2019.01.10

貫いた“鉄人の矜持”。中澤佑二は最後まで「プロフェッショナル」だった

今月8日に現役引退を発表した中澤佑二 [写真]=J.LEAGUE
横浜F・マリノスを徹底分析するWEBマガジン『ザ・ヨコハマ・エクスプレス』主筆

『プロフェッショナル』とは中澤佑二のような選手を指す言葉だろう。数々の記録を打ち立てた偉大なDFは、現役引退を決断するまで変わらない姿勢を貫いてきた。その最たる例が徹底された食生活だ。

 脂質の多い揚げ物は一切口にせず、朝から食べる肉も赤身中心。実は興味津々なスイーツも目を輝かせるだけにとどめ、ほとんど口にしなかった。そもそも食さないインスタント食品は、ラベルに表記されている脂質と糖質の含有量を確認してから例外を認める。飲酒や喫煙などもっての外だ。

 これらがストイックの内実だが、一方で『食』の重要性を理解し、しっかり食べることを誰より意識している選手でもあった。30歳過ぎまではとにかく節制を意識した。クラブと代表活動を両立していく状況下で、負傷に見舞われることも少なくなかった。そこで自身二度目のワールドカップ出場となった南アフリカ大会を終えてからは、生活スタイルを少しずつ変化させていく。「最近は節制ではなく、しっかり食べている。食べたらその分、動けばいい」

2013年から2018年にかけてリーグ戦178試合連続フル出場の記録を樹立 [写真]=J.LEAGUE

 そんな鉄人には庶民派な一面もあった。ある時期、『レバニラ炒め』にハマっていた。中華料理屋ならどこにでもある、あのメニューだ。シーズン初めのメディカルチェックでクラブの専属管理栄養士に「鉄分が足りていない」と指摘されたことがきっかけだった。朝早くにクラブハウスを訪れ、練習開始前に補完トレーニングを行う。練習終了後はレバニラ炒めを求めて足早に去り、ご飯をモリモリ食べた。
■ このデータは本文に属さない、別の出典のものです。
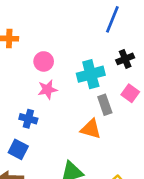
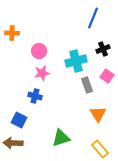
blue cross: (28, 119) -> (35, 96), moved
orange triangle: (91, 129) -> (98, 114), moved, turned 42

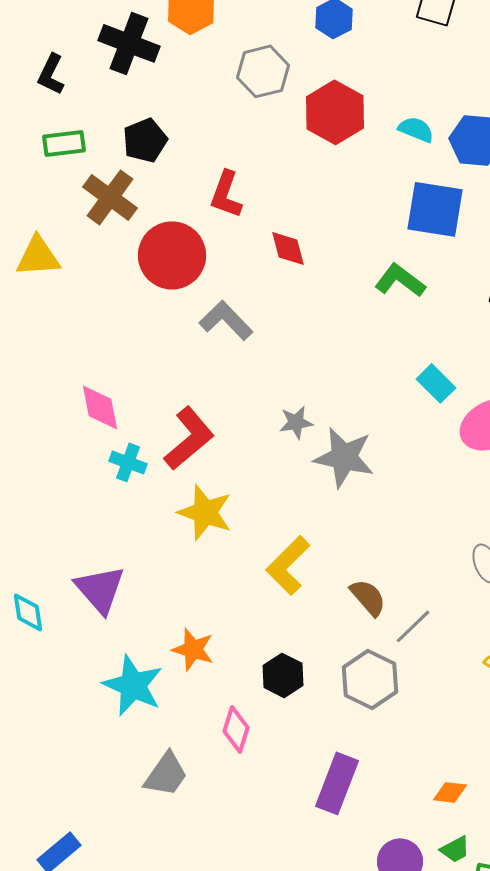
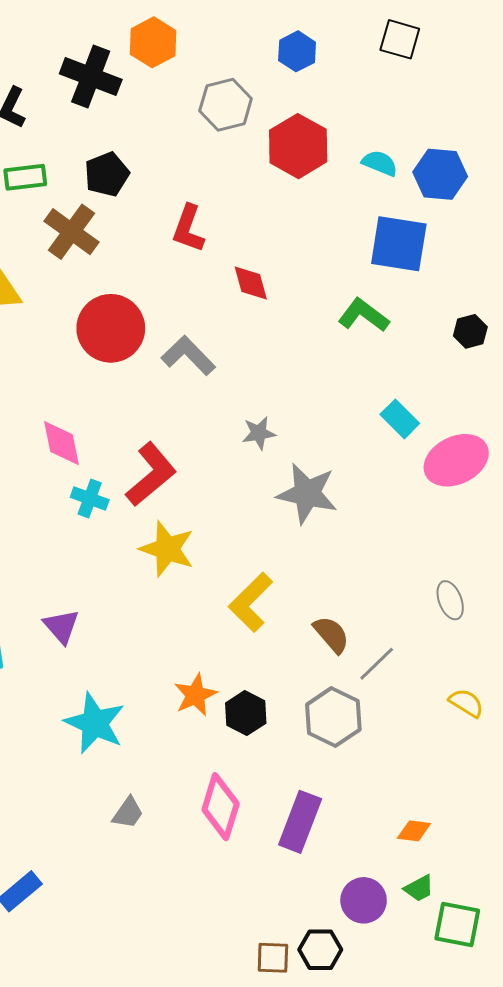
red circle: (172, 255) -> (111, 328), moved
gray star: (296, 422) -> (259, 433), moved
purple triangle: (100, 589) -> (61, 626), size x0.7
orange star: (193, 649) -> (195, 695), moved, turned 30
pink diamond: (236, 729) -> (221, 807), moved, size x1.4
gray trapezoid: (166, 774) -> (128, 813), size x0.7

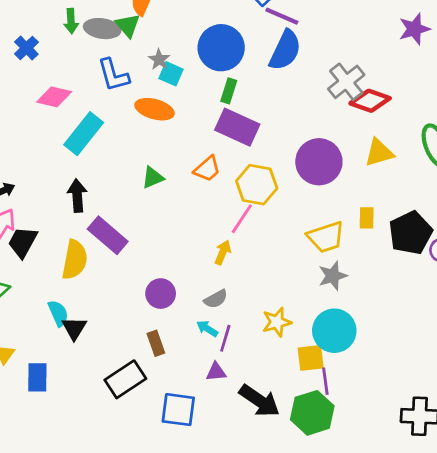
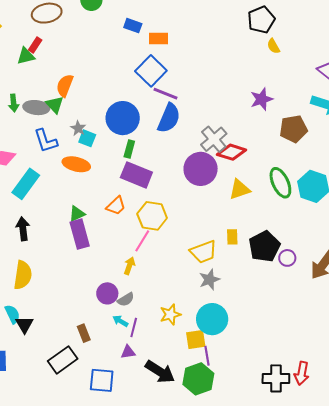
purple circle: (319, 162) -> (201, 169), moved
purple rectangle: (108, 235) -> (80, 234), moved, turned 36
purple circle: (161, 294) -> (107, 293), moved

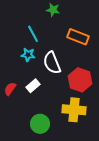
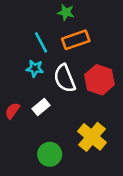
orange rectangle: (78, 37) -> (76, 40), moved, turned -40
red hexagon: (80, 80) -> (99, 80), moved
yellow cross: (74, 110) -> (92, 137), turned 35

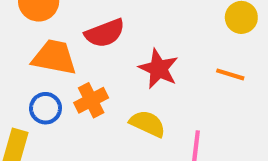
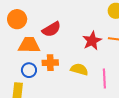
red star: (159, 69) -> (92, 41), moved, turned 30
orange cross: (91, 100) -> (50, 63), turned 35

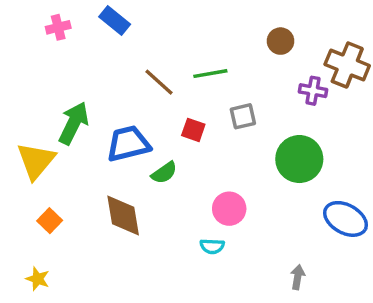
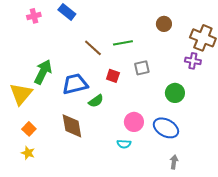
purple cross: (313, 91) -> (193, 61), moved
green circle: (299, 159) -> (175, 93), size x0.7
blue ellipse: (345, 219) -> (166, 128), moved
yellow star: (38, 279) -> (28, 153), moved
 自信の源となっていた練習も、その内容を年齢や状況とともにアップデートしてきた。昔はオフの日も休まず、年末年始もフル稼働することで有名だったが、30代半ばを過ぎてからは休むことの重要性に気づいた。「昔は不安が先行してオフの日も走っていたけど、最近はウォーキングでリフレッシュするくらい。走らなくなっただけでも成長。今はオフに走ると疲れが残ってしまう」

 すべてはオフ明けのトレーニングに100パーセントの力で臨むため。こなすだけの練習はしたくない。「練習で手を抜くことは試合で手を抜くということ。キツイのは当たり前」が持論だった。

 偉大な連続試合出場記録が途絶えた昨夏以降は、左ひざ痛に悩まされて全体練習を離れる時間も長かった。それでも通常より早い復帰を果たし、全体練習をしっかりこなした後、リーグ最終節で途中出場ながらピッチに立った。鉄人の矜持と言えるだろう。

昨季のリーグ最終節が現役最後の試合となった [写真]=J.LEAGUE

 経歴から多くの人がイメージしているように、中澤は間違いなく“努力の人”だ。決して才能に恵まれていたわけではない。「自分は下手くそだから」と口癖のように話し、何歳になっても前を行く者を必死に追いかけた。

 道中、努力する内容は変わった。その時々に必要な食事や練習メニューを自身に課し、常に進化を目指す。しかし努力する生き様は、最後まで全く変わらなかった。無我夢中に走り続け、気がついたらゴールテープを切っていた。そんな引退発表だった。